Among the most promising new materials for gathering solar energy are perovskites, which have a unique crystal structure.
Flexible and lightweight perovskite solar cells could outperform thin-film solar cells and stiff silicon solar panels in terms of efficiency.
Researchers have already achieved efficiencies comparable to silicon solar cells and are currently striving to put their discoveries into practice.
It is possible to increase the efficiency of solar cells by stacking two or more different cells on top of each other if each layer has a unique ability to absorb light from different wavelengths.
As a result, the solar panel’s overall efficiency, defined as the percentage of incident light converted to power, is raised.
Perovskites are excellent components in tandem solar cells because of their adaptability.
In other words, perovskite-silicon solar cells have attained record-breaking efficiency levels of more than 29 percent compared to individual cells built of perovskite or silicon, respectively.
Combining perovskites with other materials, such as copper-indium-diselenide or copper-indium-gallium-diselenide, can provide further advantages.
Tandem solar cells that are lightweight and flexible will be able to be used on trucks and other mobile equipment in addition to building roofs.
Solar panels that can be rolled up for storage and unfolded when needed, such as those in blinds or awnings that generate power while also providing shade, may be a possibility in the future.
Scientists from the Karlsruhe Institute of Technology have produced tandem solar cells with perovskite or CIS solar cells with a theoretical 24.9 percent efficiency rating and a confirmed 23.5 percent efficiency rating.

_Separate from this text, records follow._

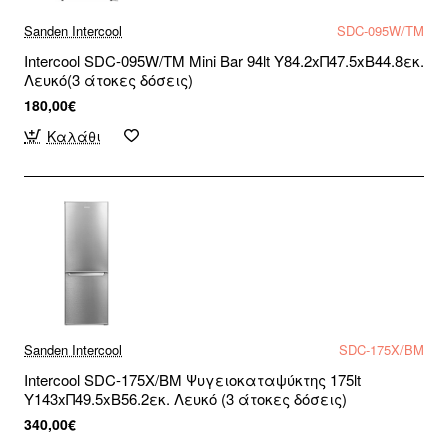
Sanden Intercool
SDC-095W/TM
Intercool SDC-095W/TM Mini Bar 94lt Υ84.2xΠ47.5xΒ44.8εκ.
Λευκό(3 άτοκες δόσεις)
180,00€
Καλάθι
Sanden Intercool
SDC-175X/BM
Intercool SDC-175X/BM Ψυγειοκαταψύκτης 175lt
Υ143xΠ49.5xΒ56.2εκ. Λευκό (3 άτοκες δόσεις)
340,00€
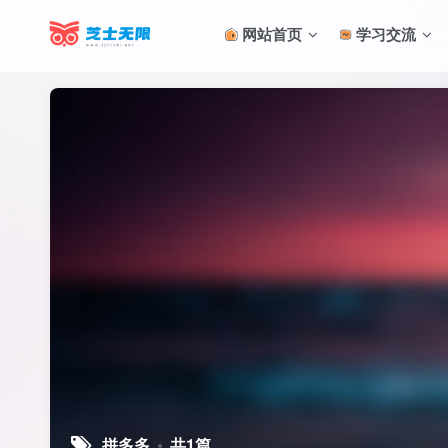
网站首页
学习交流
拼多多
共1篇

According to Dr. Ruiz Preciado, a high-efficiency level has never been achieved with a practically gallium-free copper-indium diselenide solar cell in tandem.
One electron volt is an optimal “band gap” for tandem solar cells, which is why the amount of gallium in the cell has been reduced.
To describe the portion of the electromagnetic spectrum that a solar cell may use to create power, the term “band gap” is often used.
The band gaps of a tandem solar cell need to be set so that the two layers produce similar currents to maximize efficiency.
Changing the spacing between the lower and upper cells requires adjusting the gap between the upper and lower cells.
While bromide-rich perovskites have traditionally been used to alter the band gap, these materials can lead to voltage problems and phase instability.
Since of this, perovskites with a low bromine content could be used as upper layers in tandem cells because the researchers used CIS solar cells with a narrow band gap at the base of tandem cells.
Perovskite or CIS tandem solar cells have great potential, says Professor Paetzold.
He also said, “it sets the groundwork for future development to improve their efficiency.
PERCISTAND, the EU’s PERCISTAND initiative, and our strong partnership with the Netherlands Organization for Applied Scientific Research have helped us attain this milestone.”
According to the researchers, the additional groundwork was done as part of the German-funded CAPITANO program.